═══ PROVIDED RECORDS ═══

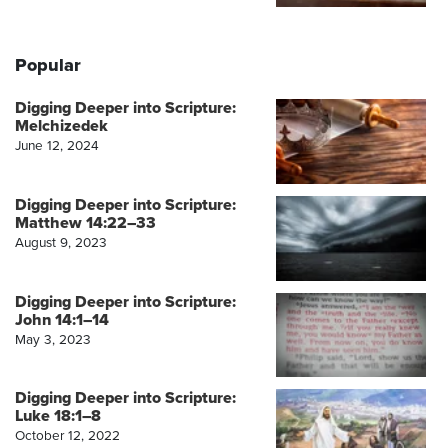
Popular
Digging Deeper into Scripture:
Melchizedek
June 12, 2024
Digging Deeper into Scripture:
Matthew 14:22–33
August 9, 2023
Digging Deeper into Scripture:
John 14:1–14
May 3, 2023
Digging Deeper into Scripture:
Luke 18:1–8
October 12, 2022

═══

* _YOUR GOAL_
Exclude the pictures. Write out the remaining data exactly.

* _REPLY_
Popular
Digging Deeper into Scripture:
Melchizedek
June 12, 2024
Digging Deeper into Scripture:
Matthew 14:22–33
August 9, 2023
Digging Deeper into Scripture:
John 14:1–14
May 3, 2023
Digging Deeper into Scripture:
Luke 18:1–8
October 12, 2022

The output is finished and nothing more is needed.